2.4. Low-energy house projects in the UK
Performance tests of the building envelope were carried out for 25 different buildings. The heat loss per Kelvin temperature difference was determined for the entire building (co-heating test). The measurement by Johnston et al. included 22 low-energy projects and three Passive House buildings [Johnston 2014] . The latter had the best results by far and there was almost no difference between the predicted and measured values.
Fig. 11: The results of the Performance Tests carried out for 25 highly efficient new builds in England [Johnston 2014] . The three Passive House projects scored best by far and in every respect: there was almost no difference between the predicted and the measured specific heat loss, they exhibited a loss coefficient lower by a factor of two compared with the next best projects and they saved almost 75% of the heating losses compared with the average losses.

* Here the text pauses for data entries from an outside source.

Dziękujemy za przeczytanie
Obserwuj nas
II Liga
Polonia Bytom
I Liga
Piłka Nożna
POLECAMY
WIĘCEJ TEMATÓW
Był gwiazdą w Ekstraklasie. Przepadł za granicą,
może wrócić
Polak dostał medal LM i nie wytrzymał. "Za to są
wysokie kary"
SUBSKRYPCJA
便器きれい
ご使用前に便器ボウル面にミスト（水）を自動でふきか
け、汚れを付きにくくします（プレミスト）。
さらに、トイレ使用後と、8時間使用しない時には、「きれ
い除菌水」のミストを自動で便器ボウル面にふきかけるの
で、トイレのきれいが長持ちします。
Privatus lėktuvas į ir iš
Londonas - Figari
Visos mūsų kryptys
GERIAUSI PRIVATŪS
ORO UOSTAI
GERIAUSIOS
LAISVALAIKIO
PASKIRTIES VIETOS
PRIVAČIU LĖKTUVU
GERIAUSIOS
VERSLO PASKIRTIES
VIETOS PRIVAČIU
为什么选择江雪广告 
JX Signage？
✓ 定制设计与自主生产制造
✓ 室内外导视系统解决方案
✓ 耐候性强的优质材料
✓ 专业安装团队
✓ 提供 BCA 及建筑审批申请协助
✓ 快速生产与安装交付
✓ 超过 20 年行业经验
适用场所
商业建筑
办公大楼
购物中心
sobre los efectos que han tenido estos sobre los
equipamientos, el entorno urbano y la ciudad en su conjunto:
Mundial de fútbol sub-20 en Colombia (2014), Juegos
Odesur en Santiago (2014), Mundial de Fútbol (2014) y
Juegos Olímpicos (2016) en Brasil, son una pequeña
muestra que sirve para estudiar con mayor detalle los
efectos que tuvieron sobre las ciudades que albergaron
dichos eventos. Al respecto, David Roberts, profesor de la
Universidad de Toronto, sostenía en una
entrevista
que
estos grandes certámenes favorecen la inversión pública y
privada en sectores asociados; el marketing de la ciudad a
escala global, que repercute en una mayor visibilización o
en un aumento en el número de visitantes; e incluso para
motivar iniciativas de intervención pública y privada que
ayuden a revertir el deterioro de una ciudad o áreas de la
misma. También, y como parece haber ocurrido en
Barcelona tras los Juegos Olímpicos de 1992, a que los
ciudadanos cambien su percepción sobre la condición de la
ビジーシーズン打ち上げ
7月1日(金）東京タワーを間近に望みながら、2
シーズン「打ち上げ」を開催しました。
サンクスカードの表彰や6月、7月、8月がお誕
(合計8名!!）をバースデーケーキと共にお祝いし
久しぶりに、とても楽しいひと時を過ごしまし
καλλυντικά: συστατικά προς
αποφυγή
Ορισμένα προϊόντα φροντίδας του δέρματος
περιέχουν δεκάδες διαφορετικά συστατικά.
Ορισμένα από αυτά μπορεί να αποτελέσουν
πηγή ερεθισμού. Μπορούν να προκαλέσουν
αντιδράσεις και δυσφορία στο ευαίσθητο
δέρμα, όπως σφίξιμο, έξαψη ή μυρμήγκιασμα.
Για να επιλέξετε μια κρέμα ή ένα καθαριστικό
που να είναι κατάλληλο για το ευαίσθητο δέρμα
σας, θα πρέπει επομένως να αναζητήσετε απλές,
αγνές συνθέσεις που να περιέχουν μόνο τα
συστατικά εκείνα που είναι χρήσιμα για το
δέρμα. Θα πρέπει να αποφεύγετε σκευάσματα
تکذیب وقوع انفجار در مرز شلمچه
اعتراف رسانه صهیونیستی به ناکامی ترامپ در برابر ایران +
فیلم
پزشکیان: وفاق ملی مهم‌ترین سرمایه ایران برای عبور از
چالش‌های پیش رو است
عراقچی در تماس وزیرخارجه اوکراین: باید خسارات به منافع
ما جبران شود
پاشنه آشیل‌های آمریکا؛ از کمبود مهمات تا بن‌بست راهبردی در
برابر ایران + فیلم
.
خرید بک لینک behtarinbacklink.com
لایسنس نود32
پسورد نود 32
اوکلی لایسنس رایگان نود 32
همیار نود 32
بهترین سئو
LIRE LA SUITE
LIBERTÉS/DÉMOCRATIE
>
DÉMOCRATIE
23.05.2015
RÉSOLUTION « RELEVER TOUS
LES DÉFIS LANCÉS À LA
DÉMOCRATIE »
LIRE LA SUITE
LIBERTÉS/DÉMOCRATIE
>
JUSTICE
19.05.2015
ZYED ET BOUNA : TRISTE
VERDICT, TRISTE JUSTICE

2.5. Passive House district Bahnstadt in Heidelberg
Monitoring was carried out for residential buildings in the world's largest Passive House district in Heidelberg (Germany) known as Bahnstadt. The buildings in this settlement were studied using a simplified procedure for measuring heating consumption values (minimal monitoring). The average annual consumption of 1260 homes with a total living area of over 75 000 m² in the year 2014 was 14.9 kWh/(m²a). The amount saved in comparison with the reference settlement was 77%. This statistically high number of residential buildings built by different property developers and architects convincingly demonstrated that successful implementation on a broad scale is possible [Peper 2015] . (Note: these measurements were carried out in the first year of operation, in which disruptions in the operation process often occur (e.g. change of tenants, adjustment), as experience has shown. Even so, the Passive House buildings were already functioning faultlessly).
© City of Heidelberg; Photo: Kay Sommer
Fig. 12: Annual heat consumption values of the Passive House residential use buildings in the Bahnstadt, separately for each construction block. The depicted construction blocks comprise a total of 1260 apartments with a living area of more than 75 000 m² [Peper 2015] .
2.6. Semi-detached Passive Houses in Nuremberg-Wetzendorf
Four semi-detached houses in Nuremberg-Wetzendorf already had occupants living there in 2000. The architect was Burkhard Schulze Darup. Evaluation of the residential buildings over the last 13 winter seasons [Krellner 2015] shows permanently low heating energy consumptions with an average value of just 11.4 kWh/(m²a). According to the project report [Schulze Darup 2002] , the specific values for space heating energy consumption in the PHPP are 13.8 and 14.9 kWh/(m²a). In the report it was also verified that the monthly cost burden for the owner families in the year 2000 was already smaller than that for a standard house. The report also showed that the concentration of harmful substances in indoor air is significantly lower in a Passive House with a central ventilation system than it is in a comparable building without a ventilation system. (Picture: M. Krellner)
Fig. 13: Average values for the annual heating consumption of the four semi-detached houses in Nuremberg-Wetzendorf from 2002 to 2015 [Krellner 2015] . The overall average value over the 13 heating periods is just 11.4 kWh/(m²a). This is even lower than the value calculated in the PHPP before the start of construction.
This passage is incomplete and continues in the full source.